International investor Alan E. Clore has cast a shadow over the planned merger of A.H. Robins Co. with Rorer Group Inc. by applying for U.S. government clearance to buy up to 25 percent of Rorer's common stock and saying he may seek control of the company.

Clore notified the Securities and Exchange Commission Tuesday that he already beneficially owns 12.2 percent of Rorer stock -- 2,672,000 shares valued at more than $140 million.

He told the SEC that he is seeking permission from the Justice Department and the Federal Trade Commission to buy up to one-fourth of the shares outstanding.

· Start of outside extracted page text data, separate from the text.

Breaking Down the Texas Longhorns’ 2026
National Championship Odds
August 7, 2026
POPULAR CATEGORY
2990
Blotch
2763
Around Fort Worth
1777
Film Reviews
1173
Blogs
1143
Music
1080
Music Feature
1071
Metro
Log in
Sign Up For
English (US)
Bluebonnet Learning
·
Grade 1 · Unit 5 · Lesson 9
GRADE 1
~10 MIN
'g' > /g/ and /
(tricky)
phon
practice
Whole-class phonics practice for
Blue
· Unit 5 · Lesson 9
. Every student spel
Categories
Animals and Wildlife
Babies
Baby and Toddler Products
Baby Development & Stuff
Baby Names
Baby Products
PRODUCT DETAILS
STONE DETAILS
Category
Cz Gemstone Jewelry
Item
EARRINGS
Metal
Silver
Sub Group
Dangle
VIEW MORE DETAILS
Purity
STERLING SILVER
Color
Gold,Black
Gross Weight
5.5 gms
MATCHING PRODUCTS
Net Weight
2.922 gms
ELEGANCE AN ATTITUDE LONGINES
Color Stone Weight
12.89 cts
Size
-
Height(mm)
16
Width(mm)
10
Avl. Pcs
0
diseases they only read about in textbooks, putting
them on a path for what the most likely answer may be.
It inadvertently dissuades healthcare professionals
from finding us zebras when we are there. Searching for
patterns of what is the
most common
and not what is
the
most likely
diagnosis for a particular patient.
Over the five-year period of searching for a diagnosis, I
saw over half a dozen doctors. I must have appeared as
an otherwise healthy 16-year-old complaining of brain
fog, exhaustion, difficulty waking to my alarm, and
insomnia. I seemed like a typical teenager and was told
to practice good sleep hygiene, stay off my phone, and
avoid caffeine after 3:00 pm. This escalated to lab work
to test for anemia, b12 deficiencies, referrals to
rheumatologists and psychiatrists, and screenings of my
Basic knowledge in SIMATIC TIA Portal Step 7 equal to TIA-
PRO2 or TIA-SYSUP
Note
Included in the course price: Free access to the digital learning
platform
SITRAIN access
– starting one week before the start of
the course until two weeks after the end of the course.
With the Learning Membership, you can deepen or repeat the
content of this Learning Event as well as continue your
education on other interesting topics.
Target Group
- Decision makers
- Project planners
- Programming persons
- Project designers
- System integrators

The SEC filing led financial analysts to speculate as to Clore's intentions because he left the door open to an attempt to take over Rorer; to selling the stock later on, or to an effort to block the merger with Robins on grounds the deal would dilute the value of his Rorer shares.

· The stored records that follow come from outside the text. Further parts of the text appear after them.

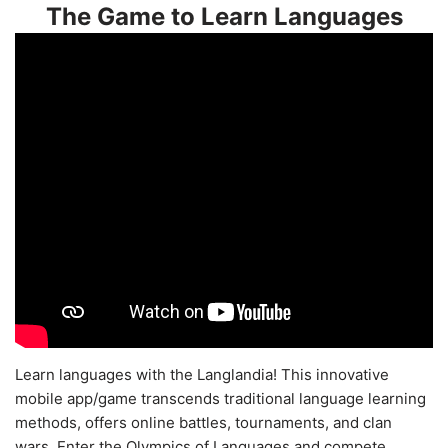
The Game to Learn Languages
Learn languages with the Langlandia! This innovative
mobile app/game transcends traditional language learning
methods, offers online battles, tournaments, and clan
wars. Enter the Olympics of Languages and compete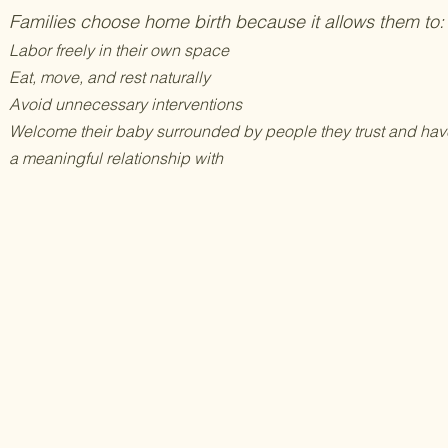
Families choose home birth because it allows them to:
Labor freely in their own space
Eat, move, and rest naturally
Avoid unnecessary interventions
Welcome their baby surrounded by people they trust and hav
a meaningful relationship with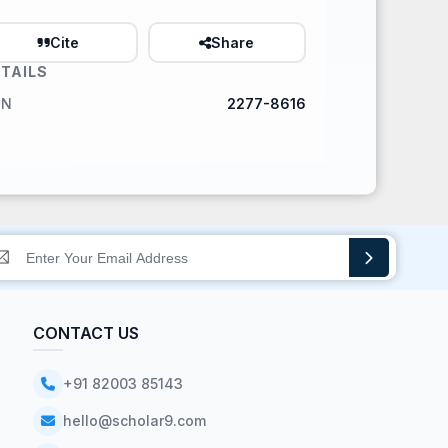
Cite
Share
TAILS
SN
2277-8616
CONTACT US
+91 82003 85143
hello@scholar9.com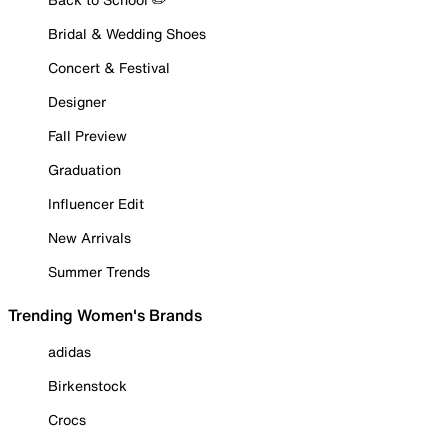
Bridal & Wedding Shoes
Concert & Festival
Designer
Fall Preview
Graduation
Influencer Edit
New Arrivals
Summer Trends
Trending Women's Brands
adidas
Birkenstock
Crocs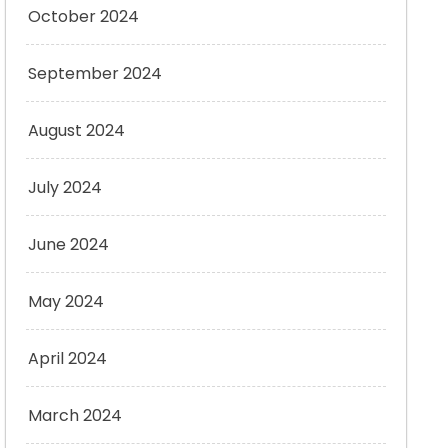
October 2024
September 2024
August 2024
July 2024
June 2024
May 2024
April 2024
March 2024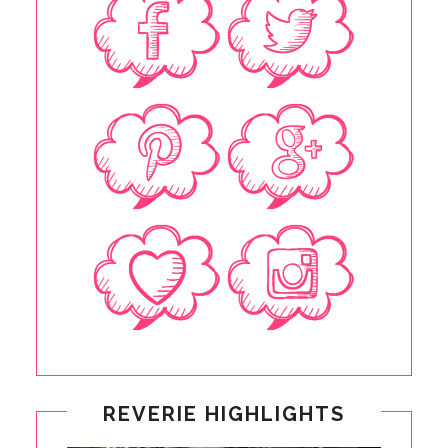
REVERIE HIGHLIGHTS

Clore, a British citizen who is the son of the late Sir Charles Clore, a British retailing magnate, could not be reached at his home in Geneva. Stephen E. Jacobs, his lawyer at Weil Gotshal & Magnes in New York, did not return phone calls.

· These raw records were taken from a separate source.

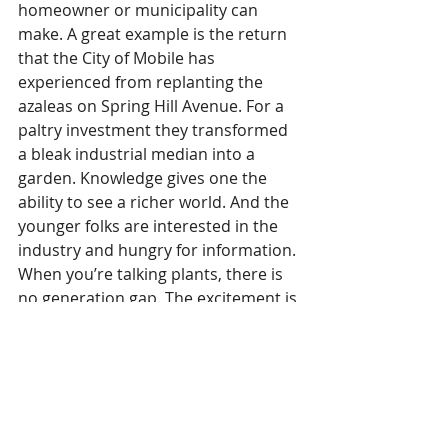
homeowner or municipality can 
make. A great example is the return 
that the City of Mobile has 
experienced from replanting the 
azaleas on Spring Hill Avenue. For a 
paltry investment they transformed 
a bleak industrial median into a 
garden. Knowledge gives one the 
ability to see a richer world. And the 
younger folks are interested in the 
industry and hungry for information. 
When you’re talking plants, there is 
no generation gap. The excitement is 
universal.
“I envision MBG as a center where 
people become excited about 
learning how things grow and 
experiencing the broader 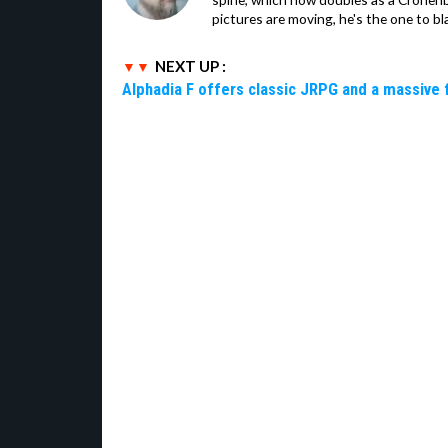
pictures are moving, he's the one to bl
NEXT UP :
Alphadia F offers classic JRPG and a massive 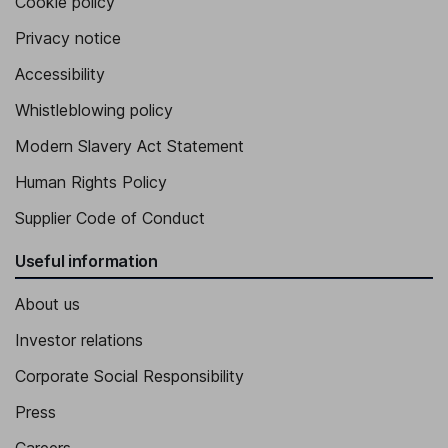
Cookie policy
Privacy notice
Accessibility
Whistleblowing policy
Modern Slavery Act Statement
Human Rights Policy
Supplier Code of Conduct
Useful information
About us
Investor relations
Corporate Social Responsibility
Press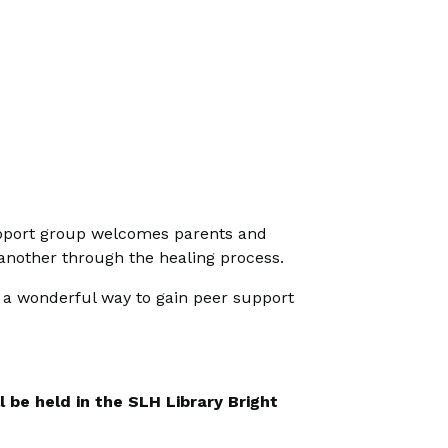
 support group welcomes parents and
 another through the healing process.
s a wonderful way to gain peer support
 be held in the SLH Library Bright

A Rorer spokesman in Fort Washington, Pa., declined to comment, saying, "We do not know what his intentions are," and that the company is not interested in being taken over.

"The merger agreement with Rorer does contain a provision that stipulates if there is a change in control of Rorer, A.H. Robins may, and I emphasize may, terminate the agreement," Robins spokesman Roscoe Puckett told The Associated Press.

"However, there has not been a change in control at this point," Puckett said. "If and when a change occurs, A.H. Robins will address that situation.

"In the meantime, the company is proceeding on the assumption that its amended plan of reorganization will be confirmed by the bankruptcy court and that the proposed merger with Rorer will be consumated."

Last Friday in Richmond, Robins, which is in its third year of voluntary bankruptcy, filed its amended plan for financial reorganization, which is based on the planned $2.6 billion merger with Rorer.

Under the plan, the merged company would set up trusts to pay up to $1.75 billion to satisfy valid claims filed by tens of thousands of victims of the Dalkon Shield, the intrauterine contraceptive device Robins sold in the 1970s.

Whether the plan will go into effect is uncertain. The Dalkon Shield Claimants' Committee said that $1.75 billion may be insufficient. The disclosure statement said, by contrast, that if the U.S. Bankruptcy Court, after a November hearing, rules that the total value of the claims exceeds $1.75 billion, "Rorer may not acquire Robins and therefore this plan will not go into effect ... "

The uncertainty was heightened by the Clore filing, which raised the possibility of a struggle for control of Rorer that could last for months.